Sum of digits of a perfect square in other bases
I noticed that in base ten, the sum of digits of $n$ is equivalent to $n\pmod{9}$, and if a number in decimal is perfect square, then the sum of digits of that number must be a quadratic residue $\pmod{9}$, such like this one.
I think that the decimal is the best radix to find perfect squares as if the sum of digits of a number is divisible by $3$, then the sum of digits of that number must be divisible by $9$, as if $3\mid n$, then $3^{2}\mid n$. This comes via divisibility rule.
I don’t know if this is true for other bases that is form of $a^{b}+1$.
For example, if the sum of digits of a number in base twenty-six is either $15$ or $22$, then is that number not a perfect square, similar when the sum of digits of a number in decimal is $6$ or $8$?
Also, if the sum of digits of a number in base twenty-eight is $18$, then that number isn’t a perfect square also?

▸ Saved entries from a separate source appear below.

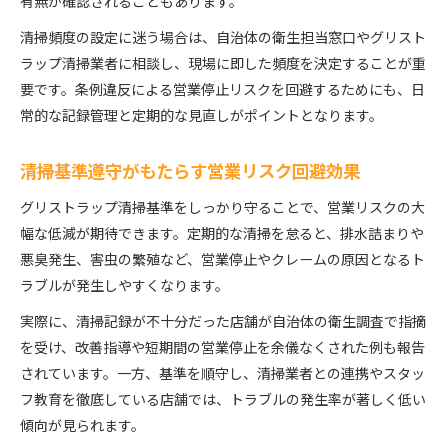
有無が確認されることもあります。
清掃頻度の設定に迷う場合は、自治体の衛生担当窓口やグリスト
ラップ清掃業者に相談し、現場に即した頻度を決定することが重
要です。条例違反による営業停止リスクを回避するためにも、日
常的な記録管理と定期的な見直しがポイントとなります。
清掃基準遵守がもたらす営業リスク回避効果
グリストラップ清掃基準をしっかり守ることで、営業リスクの大
幅な低減が期待できます。定期的な清掃を怠ると、排水詰まりや
悪臭発生、害虫の繁殖など、営業停止やクレームの原因となるト
ラブルが発生しやすくなります。
実際に、清掃記録が不十分だった店舗が自治体の衛生調査で指摘
を受け、改善指導や短期間の営業停止を余儀なくされた例も報告
されています。一方、基準を順守し、清掃業者との連携やスタッ
フ教育を徹底している店舗では、トラブルの発生率が著しく低い
傾向が見られます。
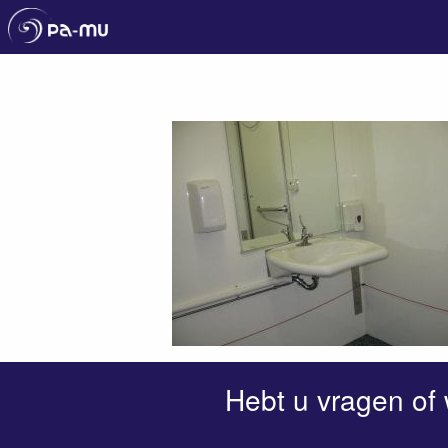
Pa-Mu
Hebt u vragen of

The divisibility rule about summing the digits to get the remainder on division by $9$ applies in all other bases $b$ to get the remainder on division by $b-1$. If you express a number in base $26$ and sum the digits you will get the remainder on division by $25$. The sum must be a square $\pmod {25}$ for the number to possibly be a square. As neither $15$ nor $22$ is a square $\pmod {25}$ no number with a digit sum of $15$ or $22$ base $26$ can be either.